Lee Seong-yong, South Korea Air Force Chief resigned from his post Friday following the death of a female colleague, as per reports. The woman, a sergeant in the forces, ended her life in May reportedly after suffering sexual assault and harassment at the hands of a male officer. One accused was arrested Thursday, the South Korean defence ministry said.
“I would like to extend my apology to the citizens and deep condolences to the deceased person and her family. I feel heavy responsibility and offer my resignation,” Seong-yong said in a statement, as quoted by Reuters.
President Moon Jae-in has accepted Seong-yong’s resignation. He is the shortest-serving Air Force chief in the country, having joined only September last year.
Following the woman’s death, her family alleged air force officials were in the know about the abuse she faced and covered up the incident. “She had suffered persistent bullying since the incident and the military only sought to conceal it, ignored her complaints and pressed her to sign a settlement,” a petition they addressed to President Jae-in read.
S Korea Air Force Chief Resignation: A Spotlight On Harassment In Uniformed Ranks
The sergeant, identified only as Lee in media reports, was found dead May 22. A male sergeant had allegedly molested her in a car the same month. Lee’s family claims the involvement of three air force officials; two for negligence of duty and one for harassment.
A petition they filed Tuesday with the President’s office blew up the case on a national level, with supporters rallying behind the family demanding action. On Thursday, the air force reportedly dismissed two officers from duty as Jae-in ordered a thorough investigation in the case.

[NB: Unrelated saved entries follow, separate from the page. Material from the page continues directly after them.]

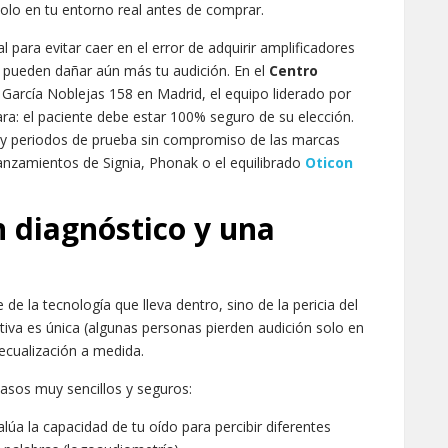
olo en tu entorno real antes de comprar.
 para evitar caer en el error de adquirir amplificadores
y pueden dañar aún más tu audición. En el
Centro
 García Noblejas 158 en Madrid, el equipo liderado por
ara: el paciente debe estar 100% seguro de su elección.
s y periodos de prueba sin compromiso de las marcas
lanzamientos de Signia, Phonak o el equilibrado
Oticon
 diagnóstico y una
e la tecnología que lleva dentro, sino de la pericia del
iva es única (algunas personas pierden audición solo en
ecualización a medida.
asos muy sencillos y seguros:
lúa la capacidad de tu oído para percibir diferentes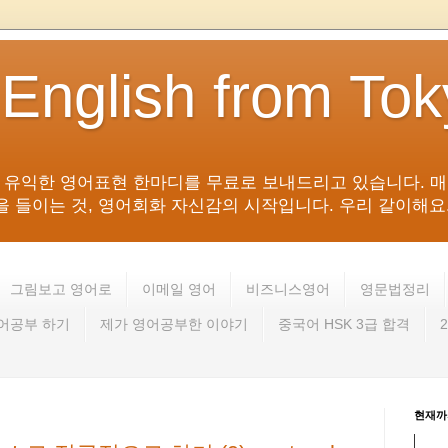
 English from To
침 유익한 영어표현 한마디를 무료로 보내드리고 있습니다. 매
들이는 것, 영어회화 자신감의 시작입니다. 우리 같이해요. 영어 회
그림보고 영어로
이메일 영어
비즈니스영어
영문법정리
영어공부 하기
제가 영어공부한 이야기
중국어 HSK 3급 합격
현재까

The South Korean armed forces have long been under scrutiny for alleged discrimination in the ranks. In March, the country’s first trans soldier was found dead amid public allegations of LGBTQIA harassment. Even though the defence ministry claims to have tightened regulations on bullying and workplace harassment, inside sources told Reuters that in Lee’s case, there are “signs that the air force tried to protect its own organisation, rather than the victim, despite her multiple attempts seeking help.”